Within each of the four fixed income sectors, Columbia Threadneedle draws securities from relevant Bloomberg indices, selecting and weighting constituents using customized optimization processes. Each optimization is informed by Columbia Threadneedle’s experience in actively managing clients’ portfolios and is designed to provide the optimal balance of yield, liquidity, and quality for that sector.
Ronald Stahl, Head of Short Duration and Stable Value at Columbia Threadneedle, said: “In a challenging interest rate environment, investors may need to adjust their fixed income allocations and broaden their income opportunity set. Unlike passively managed short-duration bond funds that track traditional benchmarks, a strategic beta portfolio that tracks a customized, rules-based index designed to mitigate duration risk while capturing higher income opportunities can further diversify and complement client portfolios.”
Marc Zeitoun, Head of Strategic Beta at Columbia Threadneedle, added: “Against a backdrop of market uncertainty, we’ve seen investors increasingly use short-term bond funds to simply ‘park’ their assets until they decide what to do next. For most, this will result in an unwanted give-up on yield. We believe a cost-efficient and thoughtfully diversified strategy offers a better way to shorten portfolio duration without sacrificing income potential.”

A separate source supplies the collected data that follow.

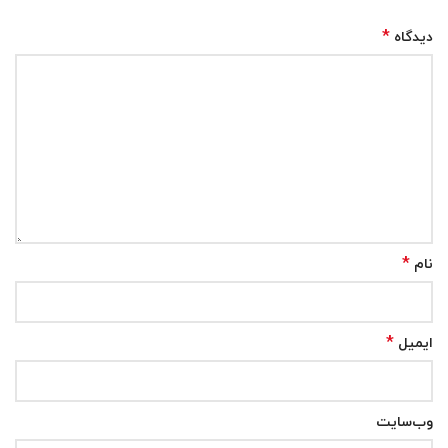
*
دیدگاه
*
نام
*
ایمیل
وب‌سایت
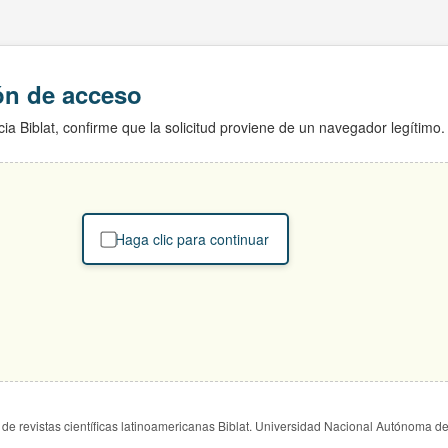
ión de acceso
ia Biblat, confirme que la solicitud proviene de un navegador legítimo.
Haga clic para continuar
de revistas científicas latinoamericanas Biblat. Universidad Nacional Autónoma d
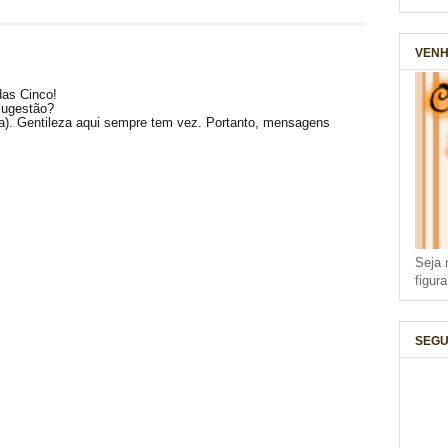
VENH
das Cinco!
sugestão?
(a). Gentileza aqui sempre tem vez. Portanto, mensagens
Seja 
figur
SEGU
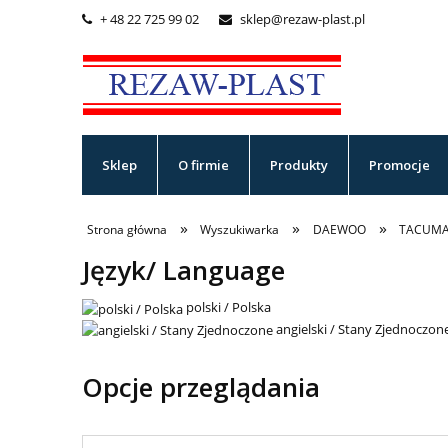
+ 48 22 725 99 02
sklep@rezaw-plast.pl


Sklep
O firmie
Produkty
Promocje
»
»
»
Strona główna
Wyszukiwarka
DAEWOO
TACUM
Język/ Language
polski / Polska
angielski / Stany Zjednoczon
Opcje przeglądania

The fund complements Columbia Threadneedle’s existing two smart beta fixed income ETFs which follow similar investment methodologies. The $1.2bn Columbia Diversified Fixed Income Allocation ETF (DIAL US) also diversifies across multiple global bond sectors but invests across the entire yield curve, while the $130m Columbia Multi-Sector Municipal Income ETF (MUST US) diversifies across five municipal bond sectors. Each ETF also tracks a proprietary index that seeks to balance and enhance yield, quality, and liquidity within each underlying sector. DIAL and MUST come with expense ratios of 0.28% and 0.23%, respectively.